## AIM OF THE TASK:
Work through the entries below and show every line in which "есігі" is found.

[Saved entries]
◇ ◇ ◇
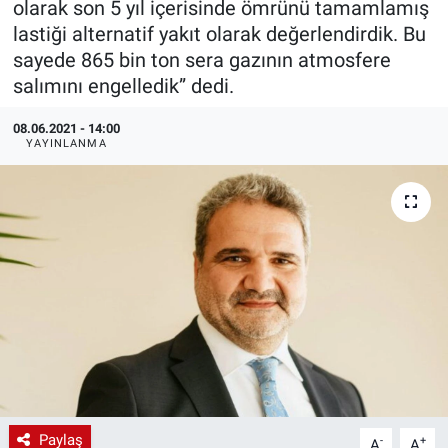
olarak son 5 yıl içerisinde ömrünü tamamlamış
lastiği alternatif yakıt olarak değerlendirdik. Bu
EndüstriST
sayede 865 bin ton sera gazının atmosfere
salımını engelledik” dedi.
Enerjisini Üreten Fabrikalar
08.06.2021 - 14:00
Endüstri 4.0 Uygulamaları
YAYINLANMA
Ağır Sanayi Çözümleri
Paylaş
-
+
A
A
◇ ◇ ◇
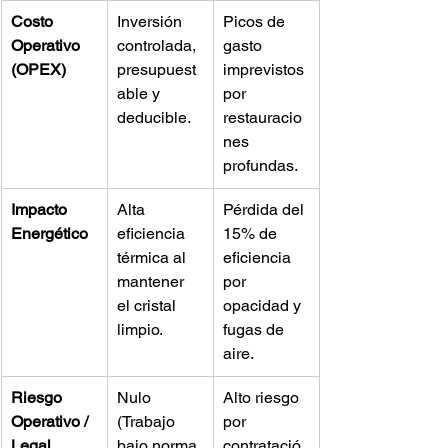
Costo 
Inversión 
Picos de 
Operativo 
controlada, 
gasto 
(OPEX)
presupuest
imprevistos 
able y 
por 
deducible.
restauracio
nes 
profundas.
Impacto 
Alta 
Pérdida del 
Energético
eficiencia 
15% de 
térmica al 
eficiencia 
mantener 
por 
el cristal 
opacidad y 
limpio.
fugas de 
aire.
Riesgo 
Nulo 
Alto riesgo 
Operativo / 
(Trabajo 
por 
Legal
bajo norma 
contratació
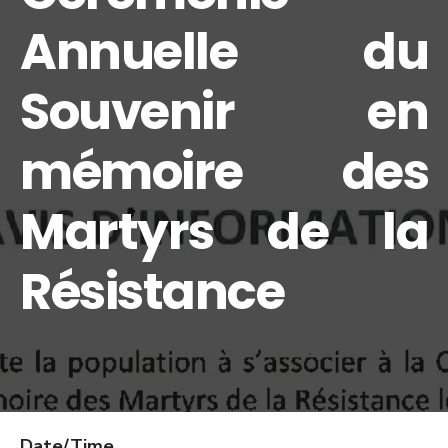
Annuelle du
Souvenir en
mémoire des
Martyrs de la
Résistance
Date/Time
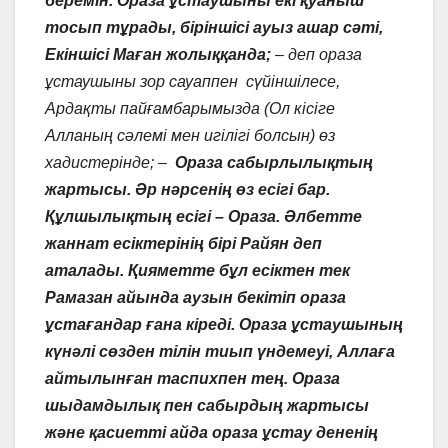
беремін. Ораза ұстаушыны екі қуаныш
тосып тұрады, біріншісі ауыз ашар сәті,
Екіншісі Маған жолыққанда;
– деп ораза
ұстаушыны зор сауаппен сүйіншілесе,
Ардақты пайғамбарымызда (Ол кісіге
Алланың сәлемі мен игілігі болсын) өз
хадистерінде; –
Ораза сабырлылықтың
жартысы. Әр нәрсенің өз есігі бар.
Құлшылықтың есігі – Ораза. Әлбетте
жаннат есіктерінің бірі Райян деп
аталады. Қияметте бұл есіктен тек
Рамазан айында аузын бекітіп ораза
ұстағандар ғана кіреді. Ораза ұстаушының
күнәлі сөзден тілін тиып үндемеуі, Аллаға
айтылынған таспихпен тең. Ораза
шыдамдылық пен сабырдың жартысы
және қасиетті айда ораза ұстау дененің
◇ ◇ ◇
## COMPLETED EXERCISE:
жартысы. Әр нәрсенің өз есігі бар.
Құлшылықтың есігі – Ораза. Әлбетте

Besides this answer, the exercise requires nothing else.